Consumer price inflation, the key measure of price growth, came in at 0.6% year-on-year in November, matching the earlier flash estimate provided at the end of November.
That represents a 0.1 percentage point increase from October, when inflation read 0.5%.
Inflation in the eurozone now sits at a level not seen for more than two years.
On a year-to-year basis core consumer prices grew by 0.8%, against a forecast of 0.8%, and a previous reading of the same number.
Core prices are an important measure because they strip out the most volatile items - things like fuel and food prices, which are subject to massive variations.
"The largest upward impacts to euro area annual inflation came from restaurants & cafés (+0.07 percentage points), rents and tobacco (both +0.04 pp), while gas (-0.11 pp), heating oil (-0.05 pp) and package holidays (-0.04 pp) had the biggest downward impacts," a statement from Eurostat said.

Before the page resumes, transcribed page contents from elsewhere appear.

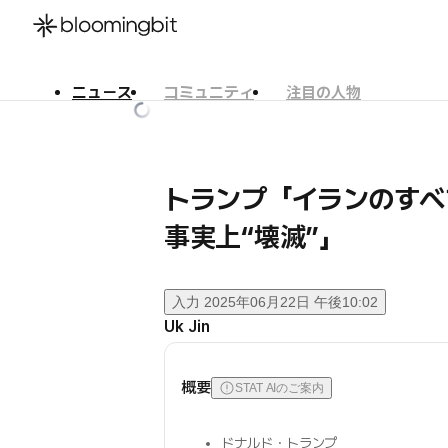
ニュース
コミュニティ
注目の人物
한국어
English
日本語
トランプ「イランのすべ
事実上“壊滅”」
入力
2025年06月22日 午後10:02
Uk Jin
概要
STAT AIのご案内
ドナルド・トランプ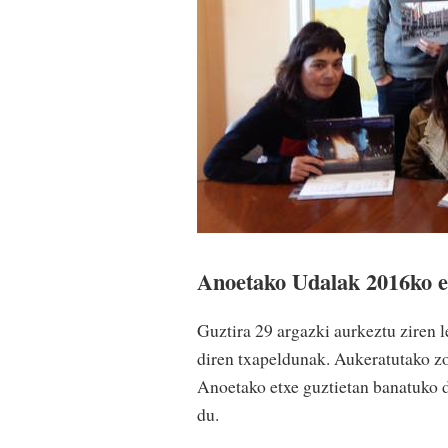
Anoetako Udalak 2016ko eg
Guztira 29 argazki aurkeztu ziren l
diren txapeldunak. Aukeratutako zor
Anoetako etxe guztietan banatuko d
du.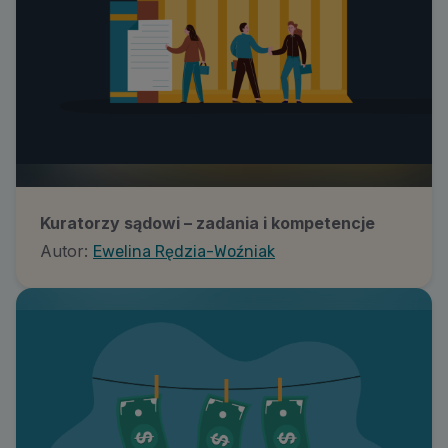
Kuratorzy sądowi – zadania i kompetencje
Autor:
Ewelina Rędzia-Woźniak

Here's the chart showing the longer term trend:
Eurostat
On a nation-by-nation basis, Belgium saw the biggest price growth in the month. "In November 2016, negative annual rates were observed in six Member States. The lowest annual rates were registered in Bulgaria and Cyprus (both -0.8%). The highest annual rates were recorded in Belgium (1.7%), the Czech Republic (1.6%) and Austria (1.5%)," Eurostat said.